وَ عَنْ طَلْحَةَ السَّلَمِيِّ رَضِيَ اللهُ عَنْهُ قَالَ: أَتَيْتُ النَّبِيَّ صَلَّى فَقُلْتُ: يَا رَسُوْلَ اللهِ إِنِّيْ أُرِيْدُ الْجِهَادَ فِيْ سَبِيْلِ اللهِ؟ قَالَ: أُمُّكَ حَيَّةٌ؟ قُلْتُ، نَعَمْ. قَالَ: إِلْزَمْ رِجْلَهَا فَثَمَّ الْجَنَّةُ
رواه الطبراني
“Dan dari Thalḥah as-Silmy r.a. ia berkata: Saya datang menghadap Nabi s.a.w. lalu berkata: Wahai Rasūlullāh! Sungguh saya ingin berjihad fī sabīlillāh! Beliau bersabda: “Apakah ibumu masih hidup?” Saya menjawab: Ya, ia masih hidup.
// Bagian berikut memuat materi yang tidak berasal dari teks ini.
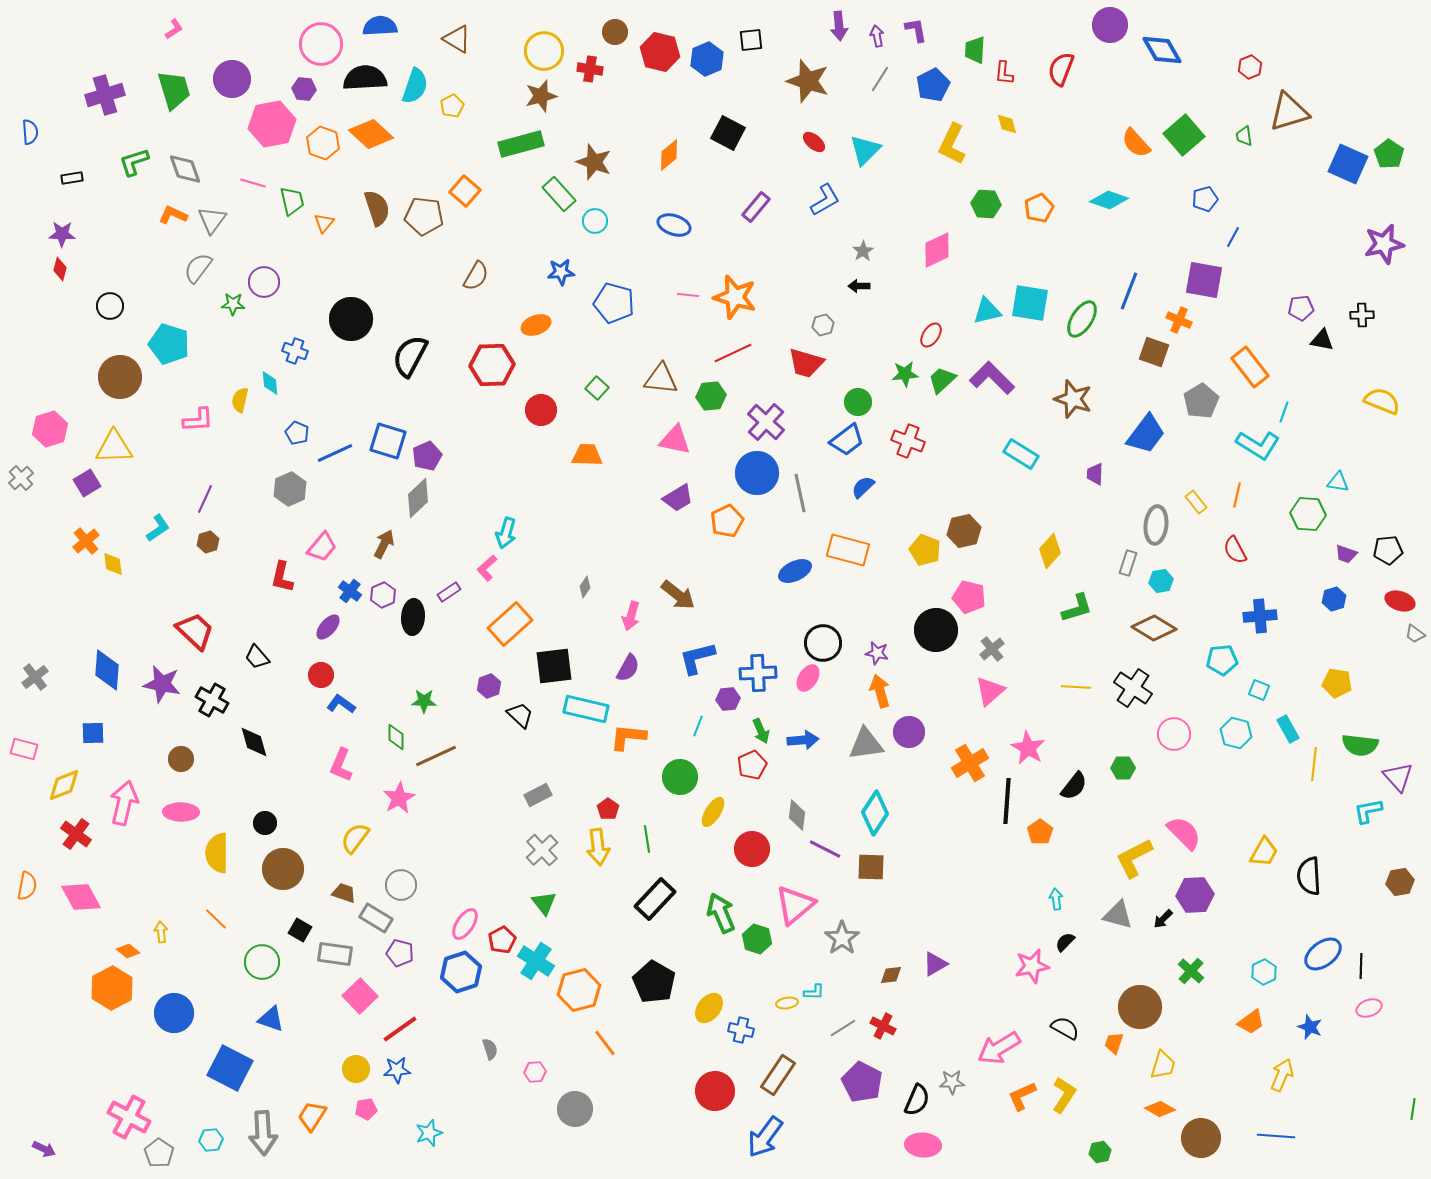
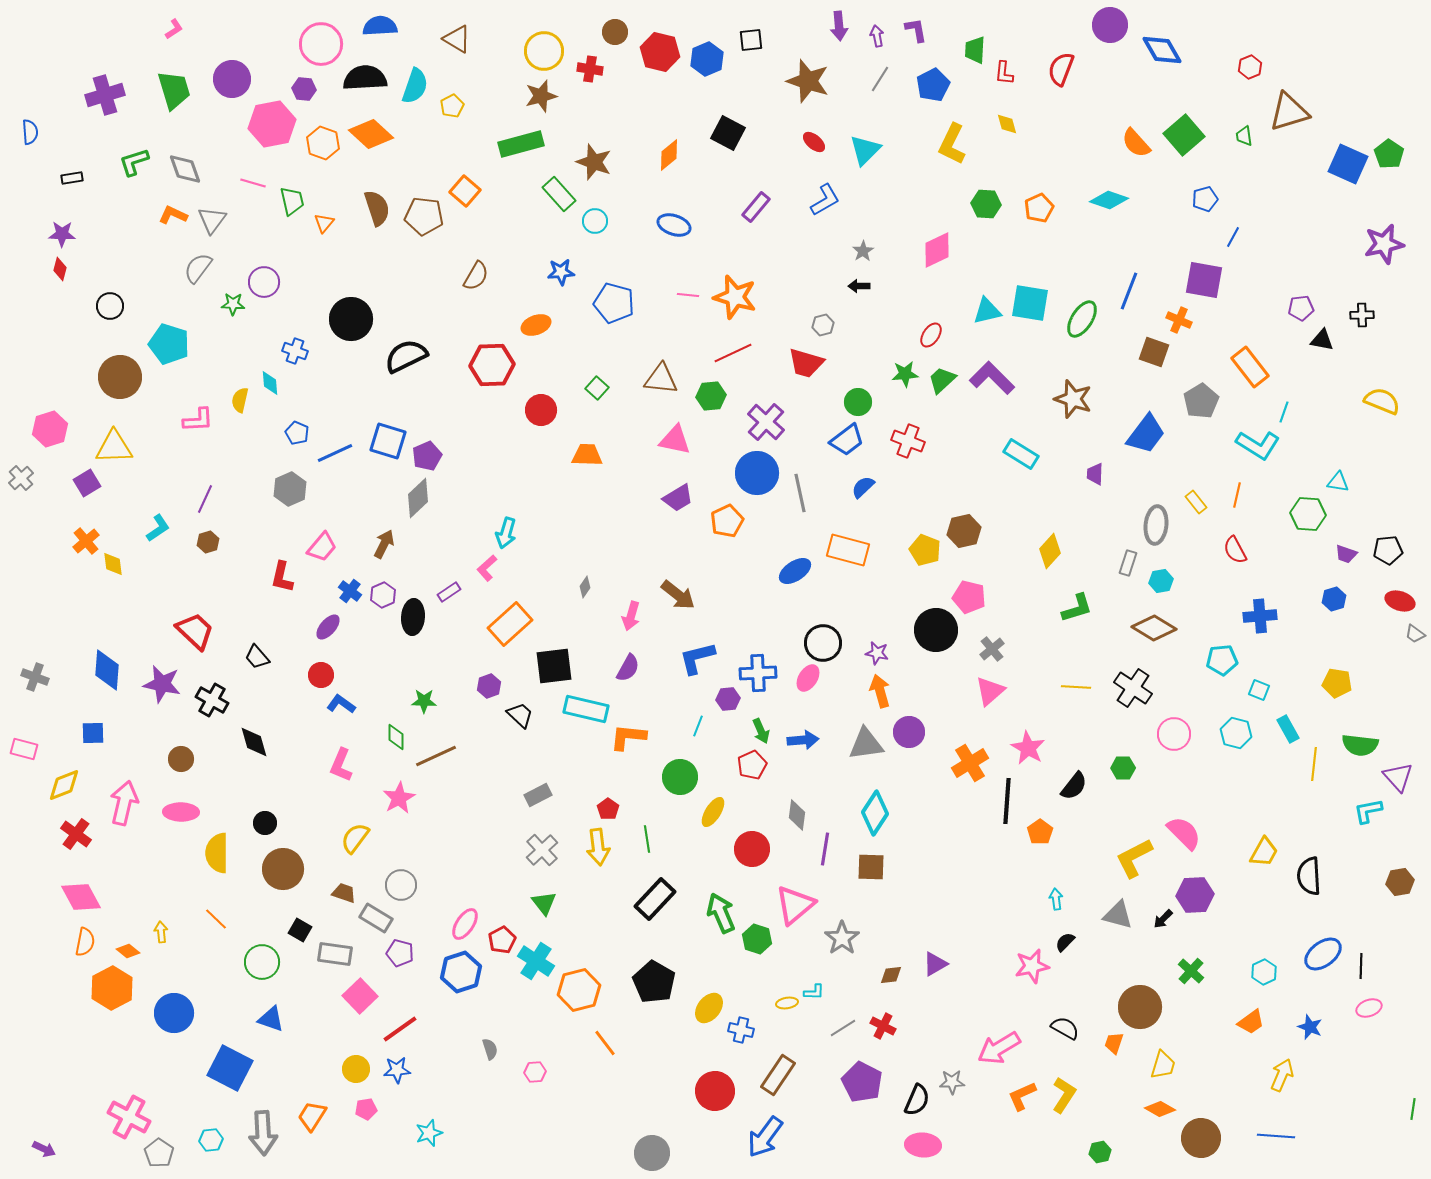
black semicircle at (410, 356): moved 4 px left; rotated 36 degrees clockwise
blue ellipse at (795, 571): rotated 8 degrees counterclockwise
gray cross at (35, 677): rotated 32 degrees counterclockwise
purple line at (825, 849): rotated 72 degrees clockwise
orange semicircle at (27, 886): moved 58 px right, 56 px down
gray circle at (575, 1109): moved 77 px right, 44 px down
Beliau bersabda: “Bersimpuhlah engkau di kakinya (tetap melayaninya), di sanalah surga.”
(H.R. ath-Thabrānī)
وَ قَالَ رَجُلٌ لِرَسُوْلِ اللهِ: مَنْ أَحَقَّ النَّاسِ بِحُسْنِ صَحَابَتِيْ؟ قَالَ: أُمُّكَ. قَالَ: ثُمَّ مَنْ؟ قَالَ: أُمُّكَ. قَالَ: ثُمَّ مَنْ؟ قَالَ: أُمُّكَ. قَالَ: ثُمَّ مَنْ؟ قَالَ: أَبُوْكَ.
رواه البخاري و مسلم
“Dan ada seorang laki-laki bertanya kepada Rasūlullāh s.a.w.: Siapakah manusia yang paling berhak memperoleh kebaikan perlayananku? Beliau menjawab: Ibumu. Ia bertanya: Kemudian siapa lagi? Beliau menjawab: Ibumu. Orang itu bertanya: Kemudian siapa lagi? Beliau menjawab: Ibumu. Orang itu bertanya lagi: Kemudian siapa lagi? Beliau menjawab: Ayahmu.”
(H.R. al-Bukhārī dan Muslim).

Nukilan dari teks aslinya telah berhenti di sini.